The “Ashley treatment” is defended in the case of folks like Ashley because it is limited to those who are severely cognitively impaired, and that is because their care is so demanding and their families hope to keep them close.   But there are many sorts of disabilities that make people extremely difficult to care for. The Ashley Treatment is the only medical intervention for which severe cognitive disability is the sole and necessary indication, even though there are many populations who make similar demands on caregivers.  The most plausible explanation for this exceptional treatment is that those who believe the treatment is justifiable but only in the case of this population is that this is the only population that “will never know the difference anyway.”  But why should we think that they will not know the difference? How can we be so sure? And what else can we do to this population because “they will never know the difference anyway?”  Why bother to shower these individuals separately, rather than march them naked to showers and hose them off?  (This was standard procedure in State institutions such as Letchworth Village and Willowbrook.)  Why keep them in cages which we can move around from room to room.  That too would allow us to keep them close to the family?  There is a long list of horrors that have been justified on the assumption that these folks “don’t know the difference anyway.”  Do we want to go down that road again?

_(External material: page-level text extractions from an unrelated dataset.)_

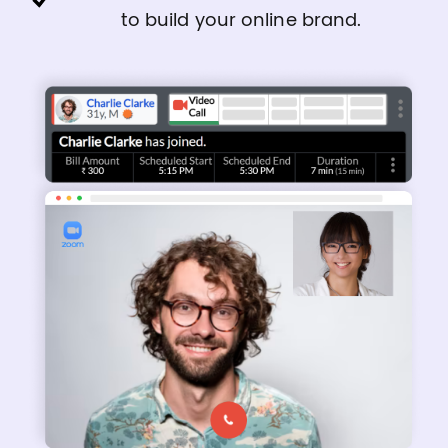
to build your online brand.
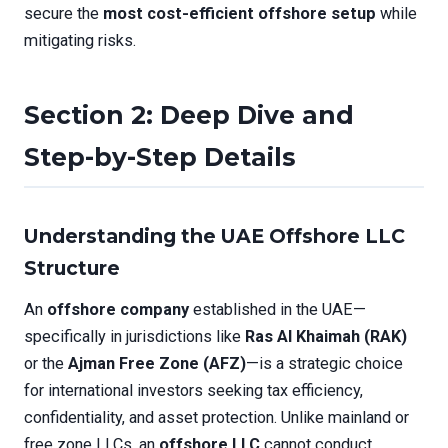
secure the
most cost-efficient offshore setup
while
mitigating risks.
Section 2: Deep Dive and
Step-by-Step Details
Understanding the UAE Offshore LLC
Structure
An
offshore company
established in the UAE—
specifically in jurisdictions like
Ras Al Khaimah (RAK)
or the
Ajman Free Zone (AFZ)
—is a strategic choice
for international investors seeking tax efficiency,
confidentiality, and asset protection. Unlike mainland or
free zone LLCs, an
offshore LLC
cannot conduct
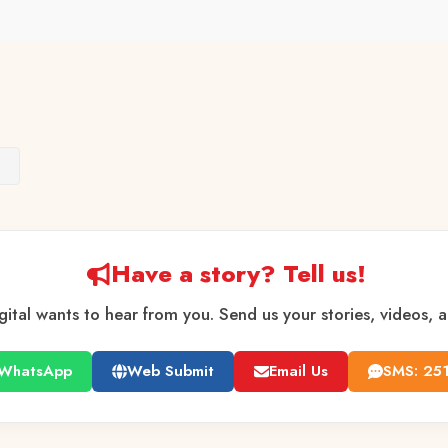
s
Have a story? Tell us!
gital wants to hear from you. Send us your stories, videos, 
WhatsApp
Web Submit
Email Us
SMS: 25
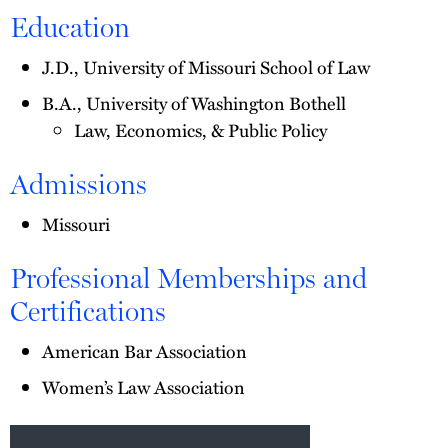
Education
J.D., University of Missouri School of Law
B.A., University of Washington Bothell
Law, Economics, & Public Policy
Admissions
Missouri
Professional Memberships and
Certifications
American Bar Association
Women’s Law Association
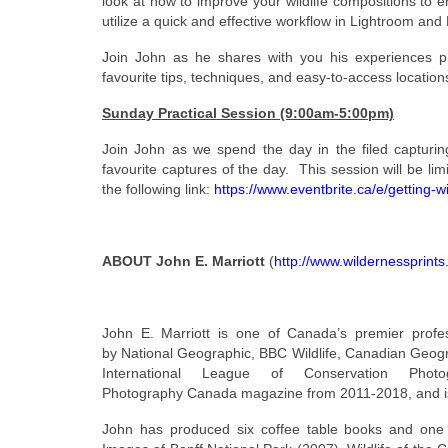
look at how to improve your wildlife compositions to 
utilize a quick and effective workflow in Lightroom an
Join John as he shares with you his experiences ph
favourite tips, techniques, and easy-to-access locations 
Sunday Practical Session (9:00am-5:00pm)
Join John as we spend the day in the filed capturi
favourite captures of the day. This session will be li
the following link:
https://www.eventbrite.ca/e/getting
ABOUT John E. Marriott
(
http://www.wildernessprint
John E. Marriott is one of Canada’s premier profes
by National Geographic, BBC Wildlife, Canadian Geogr
International League of Conservation Phot
Photography Canada magazine from 2011-2018, and is 
John has produced six coffee table books and one 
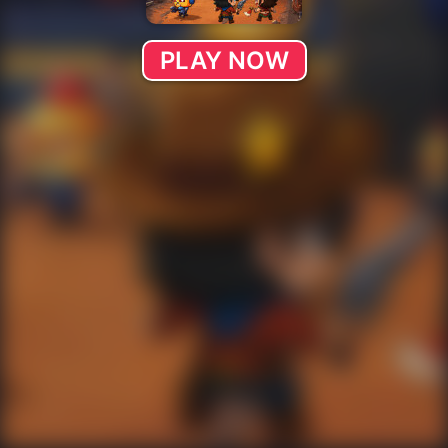
PLAY NOW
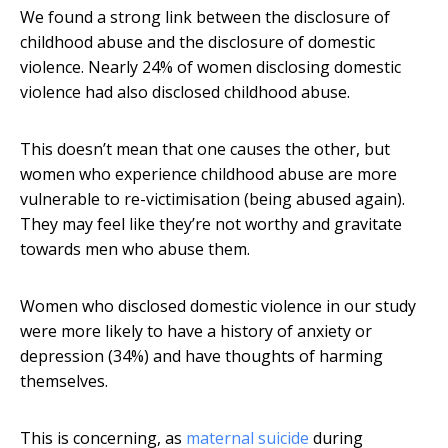
We found a strong link between the disclosure of
childhood abuse and the disclosure of domestic
violence. Nearly 24% of women disclosing domestic
violence had also disclosed childhood abuse.
This doesn’t mean that one causes the other, but
women who experience childhood abuse are more
vulnerable to re-victimisation (being abused again).
They may feel like they’re not worthy and gravitate
towards men who abuse them.
Women who disclosed domestic violence in our study
were more likely to have a history of anxiety or
depression (34%) and have thoughts of harming
themselves.
This is concerning, as
maternal suicide
during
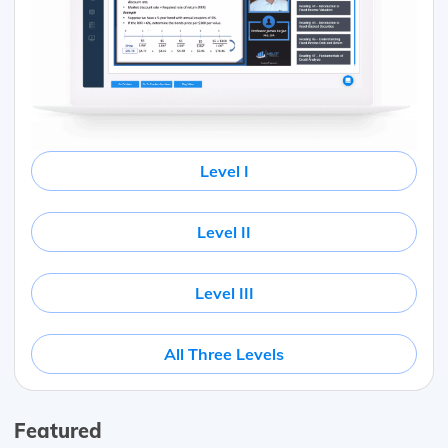
Level I
Level II
Level III
All Three Levels
Featured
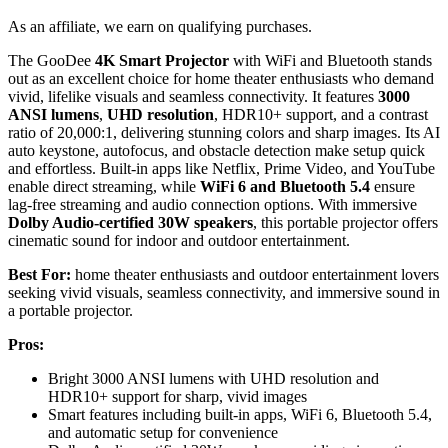
As an affiliate, we earn on qualifying purchases.
The GooDee
4K Smart Projector
with WiFi and Bluetooth stands
out as an excellent choice for home theater enthusiasts who demand
vivid, lifelike visuals and seamless connectivity. It features
3000
ANSI lumens
,
UHD resolution
, HDR10+ support, and a contrast
ratio of 20,000:1, delivering stunning colors and sharp images. Its AI
auto keystone, autofocus, and obstacle detection make setup quick
and effortless. Built-in apps like Netflix, Prime Video, and YouTube
enable direct streaming, while
WiFi 6 and Bluetooth 5.4
ensure
lag-free streaming and audio connection options. With immersive
Dolby Audio-certified 30W speakers
, this portable projector offers
cinematic sound for indoor and outdoor entertainment.
Best For:
home theater enthusiasts and outdoor entertainment lovers
seeking vivid visuals, seamless connectivity, and immersive sound in
a portable projector.
Pros:
Bright 3000 ANSI lumens with UHD resolution and
HDR10+ support for sharp, vivid images
Smart features including built-in apps, WiFi 6, Bluetooth 5.4,
and automatic setup for convenience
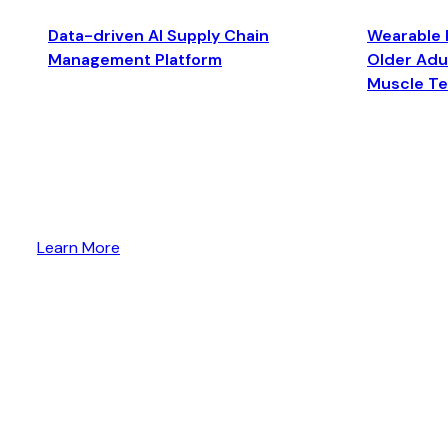
Data-driven AI Supply Chain
Wearable 
Management Platform
Older Adul
Muscle T
Learn More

Finally, the justification that this procedure allows people like Ashley to be better cared for and cared for by their families, is far more appropriately addressed by providing families with the means by which to care for their children at home as long as it serves the disabled person and the family well, and to provide safe, caring and enriching environments for them as they mature into adults.   As Dr. Jeffrey Brosco has put it, the Ashley treatment fails to do “justice to the scope of the problem.”  Again as Brosco points out, we don’t even know if size and good care are correlated, much less causally related.
The Ashley case should herald in a movement to secure better services, better equipment, and more attention to the needs of severely disabled individuals and the families who care for them.  Tragically our society fails to sufficiently reduce the unjust burden of their care and so impels the Ashley Treatment copycats to shrink their children instead.

*My work on the subject of Ashley X includes the following publications: “Forever Small: The Strange Case of Ashley X”, Hypatia, Summer 2011 Volume 26, Issue, 610-31; “Navigating Growth Attenuation in Children with Profound Disabilities: Children’s Interests, Family Decision-Making, and Community Concerns” Co-authored as one of the members of the Seattle Growth Attenuation & Ethics Working Group. Hastings Center Report, November 2010; “’They Don’t Know the Difference Anyway’: Dissenting from the Seattle Growth Attenuation and Ethics Working Group’s Compromise Position”, Hastings Center Report, November 2010; Whose Convenience? Whose Truth? A Comment on Peter Singer’s ‘A Convenient Truth’”
(with Jeffrey Kittay) The Hastings Center Bioethics Forum, Wednesday, February 28, 2007.